Since 2010, political scientists and journalists have believed that since no party had done very much to change and people were generally dissatisfied, the result would be another hung parliament. With this initial hypothesis the data was squashed and squeezed to fit this narrative. There are now stories coming out that there were polls which put the Conservatives with a larger lead over Labour but they were not published as they did not fit the narrative and were assumed to be 'rogue' polls (the concept of 'rogue' polls are also a misnomer, they just sit further in one direction towards the error bound in the range of uncertainty). Indeed, it was true that Labour and Conservatives remained neck and neck over the last 5 years. But that hid that it was not the same people who were in those two groups. Both Labour and Conservatives gained many voters from the Liberal Democrats who lost 15.2% of their voters from 2010, they both lost voters to UKIP and Labour lost a lot of voters to the SNP and some to the Greens. In the same polls, that saw the Conservatives and Labour consistently neck and neck over 5 years, we saw the growth in UKIP and SNP voters and the demise of Liberal democrat voters, unless pundits went with the highly unlikely assumption that all Liberal Democrats were now voting UKIP or SNP, it had to be recognised that there was a lot of movement between voters for all parties which meant that this narrative of stagnation since 2010 was unsustainable. Traditionally we respect the 'expert' - the retired politician, the political journalist, the constitutional academic for their experience, even though it is not an evidence-based pursuit. We celebrate the data as an oracle when it is right (e.g. Nate Silver calling the last two US elections, he was called 'modest' when he tried to explain the concept of uncertainty and that he got lucky twice) and berate the empirical approach when it is 'wrong'. But that is to misunderstand the art and science of data analysis. What is really important is not just the collection of the data, but how data is interpreted and communicated, or as was the case in this election, constantly misinterpreted by people who do not understand the nuance and skill required to present the uncertainty or differentiate the signals from the noise.
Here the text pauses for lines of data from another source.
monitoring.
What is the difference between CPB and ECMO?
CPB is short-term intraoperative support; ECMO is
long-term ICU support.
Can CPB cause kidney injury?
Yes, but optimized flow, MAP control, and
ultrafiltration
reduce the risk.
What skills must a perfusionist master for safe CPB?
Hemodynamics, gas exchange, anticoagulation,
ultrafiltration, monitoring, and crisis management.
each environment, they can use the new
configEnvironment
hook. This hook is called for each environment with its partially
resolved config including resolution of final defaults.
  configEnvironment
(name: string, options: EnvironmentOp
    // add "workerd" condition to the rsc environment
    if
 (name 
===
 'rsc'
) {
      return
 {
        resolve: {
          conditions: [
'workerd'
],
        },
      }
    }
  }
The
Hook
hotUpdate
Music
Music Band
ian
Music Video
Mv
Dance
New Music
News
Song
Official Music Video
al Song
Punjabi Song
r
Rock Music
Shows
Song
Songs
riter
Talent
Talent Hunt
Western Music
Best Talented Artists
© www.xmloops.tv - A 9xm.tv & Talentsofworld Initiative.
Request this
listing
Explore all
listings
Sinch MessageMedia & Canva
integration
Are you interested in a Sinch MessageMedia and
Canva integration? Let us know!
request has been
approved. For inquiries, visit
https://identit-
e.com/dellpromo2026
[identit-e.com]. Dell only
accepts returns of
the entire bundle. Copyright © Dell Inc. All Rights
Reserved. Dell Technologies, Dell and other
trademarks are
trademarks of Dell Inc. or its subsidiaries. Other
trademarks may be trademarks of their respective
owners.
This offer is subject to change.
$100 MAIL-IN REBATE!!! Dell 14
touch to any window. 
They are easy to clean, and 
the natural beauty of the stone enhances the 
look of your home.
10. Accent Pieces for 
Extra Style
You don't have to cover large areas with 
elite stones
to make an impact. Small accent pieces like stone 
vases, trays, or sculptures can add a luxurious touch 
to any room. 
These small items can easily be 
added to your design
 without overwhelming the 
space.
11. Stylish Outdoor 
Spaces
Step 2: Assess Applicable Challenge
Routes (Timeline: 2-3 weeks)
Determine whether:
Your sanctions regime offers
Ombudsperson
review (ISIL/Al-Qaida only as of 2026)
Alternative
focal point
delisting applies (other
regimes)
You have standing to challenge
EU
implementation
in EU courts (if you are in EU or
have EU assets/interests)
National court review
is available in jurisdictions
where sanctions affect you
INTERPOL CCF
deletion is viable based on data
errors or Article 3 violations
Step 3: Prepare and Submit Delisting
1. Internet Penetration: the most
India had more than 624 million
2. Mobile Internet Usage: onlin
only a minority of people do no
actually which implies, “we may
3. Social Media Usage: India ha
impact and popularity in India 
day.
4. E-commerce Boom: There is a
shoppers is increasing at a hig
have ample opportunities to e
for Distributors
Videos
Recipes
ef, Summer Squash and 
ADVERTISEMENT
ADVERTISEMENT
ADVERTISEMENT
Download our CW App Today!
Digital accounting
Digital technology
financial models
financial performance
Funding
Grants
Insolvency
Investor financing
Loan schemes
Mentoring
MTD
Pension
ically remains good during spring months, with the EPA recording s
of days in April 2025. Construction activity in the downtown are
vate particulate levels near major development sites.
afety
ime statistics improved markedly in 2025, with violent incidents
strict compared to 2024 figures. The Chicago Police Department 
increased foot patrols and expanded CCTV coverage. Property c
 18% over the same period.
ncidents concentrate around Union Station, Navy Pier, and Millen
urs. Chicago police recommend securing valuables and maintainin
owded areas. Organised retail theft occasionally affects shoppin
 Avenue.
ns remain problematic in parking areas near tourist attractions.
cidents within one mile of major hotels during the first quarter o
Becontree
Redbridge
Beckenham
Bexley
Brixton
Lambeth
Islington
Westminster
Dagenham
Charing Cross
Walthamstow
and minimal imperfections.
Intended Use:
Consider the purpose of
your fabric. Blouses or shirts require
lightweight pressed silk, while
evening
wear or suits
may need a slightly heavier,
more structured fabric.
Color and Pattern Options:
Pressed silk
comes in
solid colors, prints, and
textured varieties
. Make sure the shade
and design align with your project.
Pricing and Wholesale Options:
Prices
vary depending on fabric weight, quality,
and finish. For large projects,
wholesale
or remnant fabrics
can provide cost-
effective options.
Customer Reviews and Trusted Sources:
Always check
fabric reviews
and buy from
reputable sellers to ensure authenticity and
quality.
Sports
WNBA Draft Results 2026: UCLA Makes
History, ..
Finally, I think the most important thing to remember is that only a small amount of statistics is about predicting the future - the most valuable contribution of our work is reporting on the hidden details of the present. By being too concerned to make 'predictions' the pollsters and journalists missed what was happening under their noses in the last few years and where the real stories were (as it turned out Scotland going to the SNP, the South West deserting the LibDems for Conservatives and Labour losing some voters to UKIP in key marginal seats, all this should have been observable if pollsters had paid more attention to the nuance of the here and now, rather than trying to predict an overall result). This cautionary tale is very important for all data scientists, analysts and anyone involved with data-driven decision making. There is a place for opinion polls, but they must be constructed and conducted with extreme care and independence and communicated with their uncertainty. Even when working with big data that has small error bounds, we are subject to biased data and issues with misinterpretation. Data-driven decision making has revolutionised business, but for it to succeed, it requires stringent and exact applications and interpretations. There are only lies, damned lies and bad statistics.